INPUT DATA:
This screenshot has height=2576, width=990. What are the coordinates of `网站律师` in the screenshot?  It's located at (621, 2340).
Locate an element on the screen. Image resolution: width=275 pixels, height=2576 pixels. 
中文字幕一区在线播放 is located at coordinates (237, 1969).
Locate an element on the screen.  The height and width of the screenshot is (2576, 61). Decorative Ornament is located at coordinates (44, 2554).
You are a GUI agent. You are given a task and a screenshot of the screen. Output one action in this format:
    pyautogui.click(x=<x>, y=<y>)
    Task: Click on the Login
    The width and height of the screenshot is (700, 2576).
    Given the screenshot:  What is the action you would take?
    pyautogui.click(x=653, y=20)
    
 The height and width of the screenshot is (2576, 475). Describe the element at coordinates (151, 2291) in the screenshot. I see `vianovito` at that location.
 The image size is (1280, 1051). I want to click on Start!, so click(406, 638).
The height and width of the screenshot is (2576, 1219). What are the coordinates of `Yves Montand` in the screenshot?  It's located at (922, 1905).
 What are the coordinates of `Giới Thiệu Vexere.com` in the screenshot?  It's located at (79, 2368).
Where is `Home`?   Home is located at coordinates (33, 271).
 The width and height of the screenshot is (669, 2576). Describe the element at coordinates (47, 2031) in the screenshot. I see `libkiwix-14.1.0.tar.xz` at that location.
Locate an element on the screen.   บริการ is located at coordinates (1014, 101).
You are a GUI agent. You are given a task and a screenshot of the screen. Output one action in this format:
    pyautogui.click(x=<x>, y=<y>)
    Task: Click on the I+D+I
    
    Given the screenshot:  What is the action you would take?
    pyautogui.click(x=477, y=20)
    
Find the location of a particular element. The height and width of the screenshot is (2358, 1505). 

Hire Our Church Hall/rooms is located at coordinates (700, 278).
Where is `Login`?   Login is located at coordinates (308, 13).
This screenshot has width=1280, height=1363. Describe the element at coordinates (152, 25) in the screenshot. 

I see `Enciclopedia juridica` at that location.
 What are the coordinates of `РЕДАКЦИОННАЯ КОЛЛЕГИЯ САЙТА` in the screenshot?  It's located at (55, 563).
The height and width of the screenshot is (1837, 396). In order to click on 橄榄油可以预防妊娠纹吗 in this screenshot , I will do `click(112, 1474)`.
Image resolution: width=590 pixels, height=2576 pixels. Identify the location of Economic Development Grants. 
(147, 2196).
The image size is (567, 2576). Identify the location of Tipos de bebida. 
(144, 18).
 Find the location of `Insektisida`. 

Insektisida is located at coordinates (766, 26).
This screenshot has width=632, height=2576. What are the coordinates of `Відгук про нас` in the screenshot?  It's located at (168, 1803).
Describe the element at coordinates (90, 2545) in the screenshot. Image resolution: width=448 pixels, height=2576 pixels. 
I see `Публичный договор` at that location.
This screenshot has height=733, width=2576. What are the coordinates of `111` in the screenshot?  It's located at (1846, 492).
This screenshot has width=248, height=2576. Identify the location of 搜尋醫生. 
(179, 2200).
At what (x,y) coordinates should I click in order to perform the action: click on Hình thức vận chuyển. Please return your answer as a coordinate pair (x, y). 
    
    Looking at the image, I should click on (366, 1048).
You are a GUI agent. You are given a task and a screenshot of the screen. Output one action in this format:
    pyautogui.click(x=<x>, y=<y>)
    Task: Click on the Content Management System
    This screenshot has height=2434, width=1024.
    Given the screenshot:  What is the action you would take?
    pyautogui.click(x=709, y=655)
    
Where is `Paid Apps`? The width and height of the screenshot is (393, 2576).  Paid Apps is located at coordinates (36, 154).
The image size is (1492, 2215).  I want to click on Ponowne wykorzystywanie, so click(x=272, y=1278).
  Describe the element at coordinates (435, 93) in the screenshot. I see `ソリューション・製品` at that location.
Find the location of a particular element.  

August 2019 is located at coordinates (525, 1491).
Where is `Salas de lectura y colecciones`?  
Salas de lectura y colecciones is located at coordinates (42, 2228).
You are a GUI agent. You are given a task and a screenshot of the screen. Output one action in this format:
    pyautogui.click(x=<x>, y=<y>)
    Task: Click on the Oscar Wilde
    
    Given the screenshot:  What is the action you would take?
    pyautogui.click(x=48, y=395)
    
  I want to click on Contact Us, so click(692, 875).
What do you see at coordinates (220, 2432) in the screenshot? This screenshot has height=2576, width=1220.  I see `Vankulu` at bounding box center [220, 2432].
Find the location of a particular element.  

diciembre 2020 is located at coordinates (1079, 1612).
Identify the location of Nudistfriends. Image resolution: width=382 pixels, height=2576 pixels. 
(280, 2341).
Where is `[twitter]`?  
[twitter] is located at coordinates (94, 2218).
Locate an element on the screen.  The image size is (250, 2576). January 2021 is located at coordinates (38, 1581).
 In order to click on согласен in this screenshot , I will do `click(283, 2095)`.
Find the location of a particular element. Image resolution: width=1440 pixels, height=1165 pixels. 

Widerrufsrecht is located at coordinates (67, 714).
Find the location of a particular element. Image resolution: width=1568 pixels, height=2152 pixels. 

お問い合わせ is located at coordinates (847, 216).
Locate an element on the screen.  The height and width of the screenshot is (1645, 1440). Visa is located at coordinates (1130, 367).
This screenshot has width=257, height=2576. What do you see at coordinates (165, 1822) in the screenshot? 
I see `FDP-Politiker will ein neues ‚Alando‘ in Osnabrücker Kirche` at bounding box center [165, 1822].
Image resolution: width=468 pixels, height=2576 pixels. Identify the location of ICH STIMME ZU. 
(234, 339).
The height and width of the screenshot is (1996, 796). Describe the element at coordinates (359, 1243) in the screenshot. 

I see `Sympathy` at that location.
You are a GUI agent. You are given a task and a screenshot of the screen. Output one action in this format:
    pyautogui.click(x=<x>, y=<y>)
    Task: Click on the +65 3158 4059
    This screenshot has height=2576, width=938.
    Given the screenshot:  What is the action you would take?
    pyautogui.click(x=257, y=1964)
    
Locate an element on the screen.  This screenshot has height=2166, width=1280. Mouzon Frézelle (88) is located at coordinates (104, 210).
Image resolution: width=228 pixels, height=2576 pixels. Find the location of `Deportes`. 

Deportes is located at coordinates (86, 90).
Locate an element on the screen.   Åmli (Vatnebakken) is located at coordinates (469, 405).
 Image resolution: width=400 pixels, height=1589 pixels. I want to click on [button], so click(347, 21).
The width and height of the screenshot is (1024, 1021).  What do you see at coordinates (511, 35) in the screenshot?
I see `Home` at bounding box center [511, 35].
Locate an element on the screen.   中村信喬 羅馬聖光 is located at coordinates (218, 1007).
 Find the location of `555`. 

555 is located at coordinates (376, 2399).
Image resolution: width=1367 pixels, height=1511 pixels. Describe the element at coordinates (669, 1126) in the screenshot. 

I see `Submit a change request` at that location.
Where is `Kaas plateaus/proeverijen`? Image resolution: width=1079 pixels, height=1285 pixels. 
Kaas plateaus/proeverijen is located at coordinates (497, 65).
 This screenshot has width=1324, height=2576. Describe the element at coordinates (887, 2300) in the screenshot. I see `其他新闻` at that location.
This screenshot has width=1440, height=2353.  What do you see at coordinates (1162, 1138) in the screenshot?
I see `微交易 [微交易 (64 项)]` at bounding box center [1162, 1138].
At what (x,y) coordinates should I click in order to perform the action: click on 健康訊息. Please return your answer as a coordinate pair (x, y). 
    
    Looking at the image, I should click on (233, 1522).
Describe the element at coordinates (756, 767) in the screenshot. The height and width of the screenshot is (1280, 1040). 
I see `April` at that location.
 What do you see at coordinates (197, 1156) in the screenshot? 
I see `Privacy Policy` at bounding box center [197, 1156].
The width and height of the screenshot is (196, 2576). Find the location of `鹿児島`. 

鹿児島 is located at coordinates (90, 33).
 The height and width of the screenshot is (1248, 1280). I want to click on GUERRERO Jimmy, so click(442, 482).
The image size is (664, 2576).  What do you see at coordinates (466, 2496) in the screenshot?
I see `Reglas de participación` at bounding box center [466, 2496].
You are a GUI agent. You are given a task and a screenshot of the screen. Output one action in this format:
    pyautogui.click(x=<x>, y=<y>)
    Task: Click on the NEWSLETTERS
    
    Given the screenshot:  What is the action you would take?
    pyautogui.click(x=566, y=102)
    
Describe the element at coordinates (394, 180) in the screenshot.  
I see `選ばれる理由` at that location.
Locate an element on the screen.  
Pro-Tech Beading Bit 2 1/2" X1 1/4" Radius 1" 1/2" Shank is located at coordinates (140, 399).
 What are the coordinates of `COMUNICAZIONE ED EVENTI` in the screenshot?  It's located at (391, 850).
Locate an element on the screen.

TASK REQUIREMENTS: Only the lines from the start of the material through the line containing "The width and height of the screenshot is (700, 2576)." should be repeated, and they should be repeated exactly.

YOUR RESPONSE:
This screenshot has height=2576, width=990. What are the coordinates of `网站律师` in the screenshot?  It's located at (621, 2340).
Locate an element on the screen. Image resolution: width=275 pixels, height=2576 pixels. 
中文字幕一区在线播放 is located at coordinates (237, 1969).
Locate an element on the screen.  The height and width of the screenshot is (2576, 61). Decorative Ornament is located at coordinates (44, 2554).
You are a GUI agent. You are given a task and a screenshot of the screen. Output one action in this format:
    pyautogui.click(x=<x>, y=<y>)
    Task: Click on the Login
    The width and height of the screenshot is (700, 2576).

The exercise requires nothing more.